Go through the listing and repeat each entry exactly, but include no pictures.

- Data supplied -
* * * *

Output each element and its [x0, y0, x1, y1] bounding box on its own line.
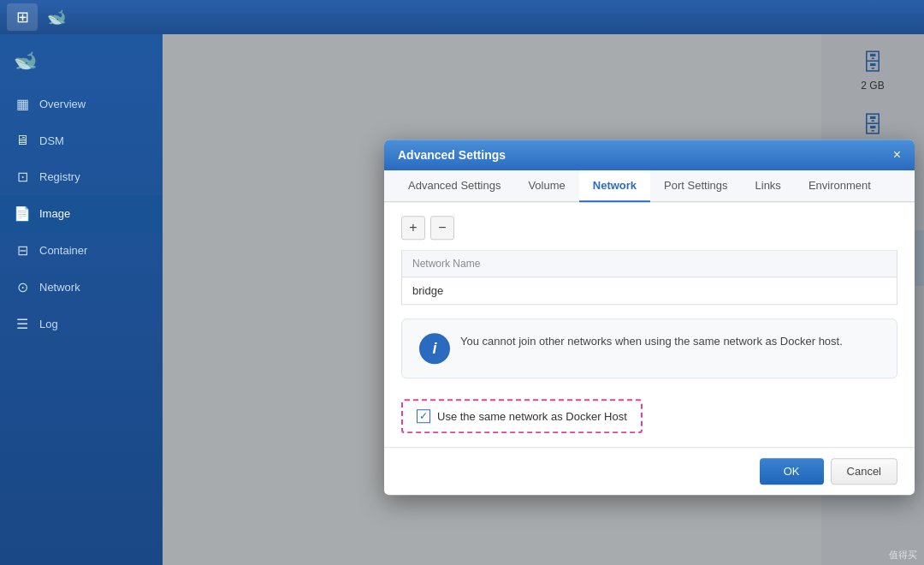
checkmark-icon: ✓: [419, 411, 428, 421]
watermark: 值得买: [889, 549, 917, 562]
taskbar-grid-app[interactable]: ⊞: [7, 3, 38, 31]
tab-network[interactable]: Network: [579, 170, 650, 202]
taskbar-docker-app[interactable]: 🐋: [41, 3, 72, 31]
tab-advanced-settings[interactable]: Advanced Settings: [394, 170, 514, 202]
modal-footer: OK Cancel: [384, 447, 915, 495]
network-table-row[interactable]: bridge: [402, 277, 897, 304]
sidebar-item-label-dsm: DSM: [39, 134, 64, 147]
sidebar-item-label-network: Network: [39, 281, 80, 294]
sidebar-logo: 🐋: [0, 43, 163, 86]
registry-icon: ⊡: [14, 169, 31, 185]
modal-title: Advanced Settings: [398, 148, 506, 162]
grid-icon: ⊞: [16, 8, 29, 27]
docker-icon: 🐋: [47, 8, 66, 27]
remove-network-button[interactable]: −: [430, 216, 454, 240]
info-icon: i: [419, 333, 450, 364]
modal-close-button[interactable]: ×: [893, 148, 901, 162]
tab-port-settings[interactable]: Port Settings: [650, 170, 741, 202]
sidebar: 🐋 ▦ Overview 🖥 DSM ⊡ Registry 📄 Image ⊟ …: [0, 34, 163, 565]
network-table-header: Network Name: [402, 251, 897, 277]
checkbox-label: Use the same network as Docker Host: [437, 410, 627, 423]
docker-host-network-checkbox-area[interactable]: ✓ Use the same network as Docker Host: [401, 399, 643, 433]
sidebar-item-image[interactable]: 📄 Image: [0, 195, 163, 232]
docker-host-network-checkbox[interactable]: ✓: [417, 409, 430, 423]
network-toolbar: + −: [401, 216, 897, 240]
tab-bar: Advanced Settings Volume Network Port Se…: [384, 170, 915, 202]
add-network-button[interactable]: +: [401, 216, 425, 240]
sidebar-item-dsm[interactable]: 🖥 DSM: [0, 122, 163, 158]
main-area: 🐋 ▦ Overview 🖥 DSM ⊡ Registry 📄 Image ⊟ …: [0, 34, 924, 565]
content-area: 🗄 2 GB 🗄 975 MB 🗄 1 GB 🗄 401 MB 🗄 183 MB…: [163, 34, 924, 565]
sidebar-item-label-log: Log: [39, 318, 58, 330]
modal-header: Advanced Settings ×: [384, 140, 915, 170]
dsm-icon: 🖥: [14, 133, 31, 148]
overview-icon: ▦: [14, 96, 31, 112]
tab-volume[interactable]: Volume: [514, 170, 578, 202]
advanced-settings-modal: Advanced Settings × Advanced Settings Vo…: [384, 140, 915, 495]
taskbar: ⊞ 🐋: [0, 0, 924, 34]
sidebar-item-label-overview: Overview: [39, 98, 86, 110]
info-text: You cannot join other networks when usin…: [460, 333, 843, 350]
sidebar-item-registry[interactable]: ⊡ Registry: [0, 158, 163, 195]
sidebar-item-overview[interactable]: ▦ Overview: [0, 86, 163, 122]
modal-body: + − Network Name bridge i You cannot joi…: [384, 202, 915, 447]
sidebar-docker-logo: 🐋: [14, 50, 37, 72]
tab-environment[interactable]: Environment: [795, 170, 885, 202]
ok-button[interactable]: OK: [760, 458, 824, 485]
cancel-button[interactable]: Cancel: [831, 458, 897, 485]
sidebar-item-label-registry: Registry: [39, 170, 80, 183]
tab-links[interactable]: Links: [742, 170, 795, 202]
info-box: i You cannot join other networks when us…: [401, 318, 897, 378]
container-icon: ⊟: [14, 242, 31, 259]
log-icon: ☰: [14, 316, 31, 332]
sidebar-item-network[interactable]: ⊙ Network: [0, 269, 163, 306]
network-table: Network Name bridge: [401, 250, 897, 305]
sidebar-item-container[interactable]: ⊟ Container: [0, 232, 163, 269]
sidebar-item-label-image: Image: [39, 207, 70, 220]
network-icon: ⊙: [14, 279, 31, 295]
image-icon: 📄: [14, 205, 31, 222]
sidebar-item-log[interactable]: ☰ Log: [0, 306, 163, 342]
sidebar-item-label-container: Container: [39, 244, 87, 257]
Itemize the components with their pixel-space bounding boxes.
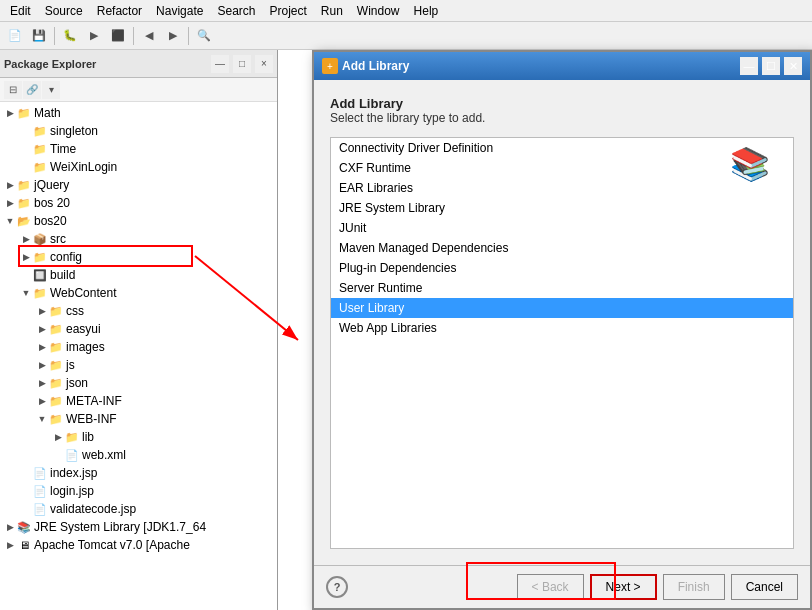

* * * *

- Answer for this exercise -
Output each element and its [x0, y0, x1, y1] bounding box on its own line.
checkmark-icon: ✓: [419, 411, 428, 421]
watermark: 值得买: [889, 549, 917, 562]
taskbar-grid-app[interactable]: ⊞: [7, 3, 38, 31]
tab-network[interactable]: Network: [579, 170, 650, 202]
taskbar-docker-app[interactable]: 🐋: [41, 3, 72, 31]
tab-advanced-settings[interactable]: Advanced Settings: [394, 170, 514, 202]
modal-footer: OK Cancel: [384, 447, 915, 495]
network-table-row[interactable]: bridge: [402, 277, 897, 304]
sidebar-item-label-dsm: DSM: [39, 134, 64, 147]
sidebar-item-label-network: Network: [39, 281, 80, 294]
sidebar-logo: 🐋: [0, 43, 163, 86]
registry-icon: ⊡: [14, 169, 31, 185]
modal-title: Advanced Settings: [398, 148, 506, 162]
grid-icon: ⊞: [16, 8, 29, 27]
docker-icon: 🐋: [47, 8, 66, 27]
remove-network-button[interactable]: −: [430, 216, 454, 240]
info-icon: i: [419, 333, 450, 364]
modal-close-button[interactable]: ×: [893, 148, 901, 162]
tab-port-settings[interactable]: Port Settings: [650, 170, 741, 202]
sidebar: 🐋 ▦ Overview 🖥 DSM ⊡ Registry 📄 Image ⊟ …: [0, 34, 163, 565]
network-table-header: Network Name: [402, 251, 897, 277]
checkbox-label: Use the same network as Docker Host: [437, 410, 627, 423]
docker-host-network-checkbox-area[interactable]: ✓ Use the same network as Docker Host: [401, 399, 643, 433]
sidebar-item-image[interactable]: 📄 Image: [0, 195, 163, 232]
docker-host-network-checkbox[interactable]: ✓: [417, 409, 430, 423]
network-toolbar: + −: [401, 216, 897, 240]
tab-bar: Advanced Settings Volume Network Port Se…: [384, 170, 915, 202]
add-network-button[interactable]: +: [401, 216, 425, 240]
sidebar-item-dsm[interactable]: 🖥 DSM: [0, 122, 163, 158]
main-area: 🐋 ▦ Overview 🖥 DSM ⊡ Registry 📄 Image ⊟ …: [0, 34, 924, 565]
content-area: 🗄 2 GB 🗄 975 MB 🗄 1 GB 🗄 401 MB 🗄 183 MB…: [163, 34, 924, 565]
sidebar-item-label-log: Log: [39, 318, 58, 330]
modal-header: Advanced Settings ×: [384, 140, 915, 170]
dsm-icon: 🖥: [14, 133, 31, 148]
overview-icon: ▦: [14, 96, 31, 112]
tab-volume[interactable]: Volume: [514, 170, 578, 202]
advanced-settings-modal: Advanced Settings × Advanced Settings Vo…: [384, 140, 915, 495]
taskbar: ⊞ 🐋: [0, 0, 924, 34]
sidebar-item-label-overview: Overview: [39, 98, 86, 110]
info-text: You cannot join other networks when usin…: [460, 333, 843, 350]
sidebar-item-registry[interactable]: ⊡ Registry: [0, 158, 163, 195]
sidebar-item-overview[interactable]: ▦ Overview: [0, 86, 163, 122]
modal-body: + − Network Name bridge i You cannot joi…: [384, 202, 915, 447]
sidebar-docker-logo: 🐋: [14, 50, 37, 72]
tab-environment[interactable]: Environment: [795, 170, 885, 202]
ok-button[interactable]: OK: [760, 458, 824, 485]
cancel-button[interactable]: Cancel: [831, 458, 897, 485]
sidebar-item-label-registry: Registry: [39, 170, 80, 183]
tab-links[interactable]: Links: [742, 170, 795, 202]
info-box: i You cannot join other networks when us…: [401, 318, 897, 378]
container-icon: ⊟: [14, 242, 31, 259]
log-icon: ☰: [14, 316, 31, 332]
sidebar-item-network[interactable]: ⊙ Network: [0, 269, 163, 306]
network-table: Network Name bridge: [401, 250, 897, 305]
sidebar-item-container[interactable]: ⊟ Container: [0, 232, 163, 269]
sidebar-item-label-image: Image: [39, 207, 70, 220]
network-icon: ⊙: [14, 279, 31, 295]
image-icon: 📄: [14, 205, 31, 222]
sidebar-item-log[interactable]: ☰ Log: [0, 306, 163, 342]
sidebar-item-label-container: Container: [39, 244, 87, 257]
Itemize the components with their pixel-space bounding boxes.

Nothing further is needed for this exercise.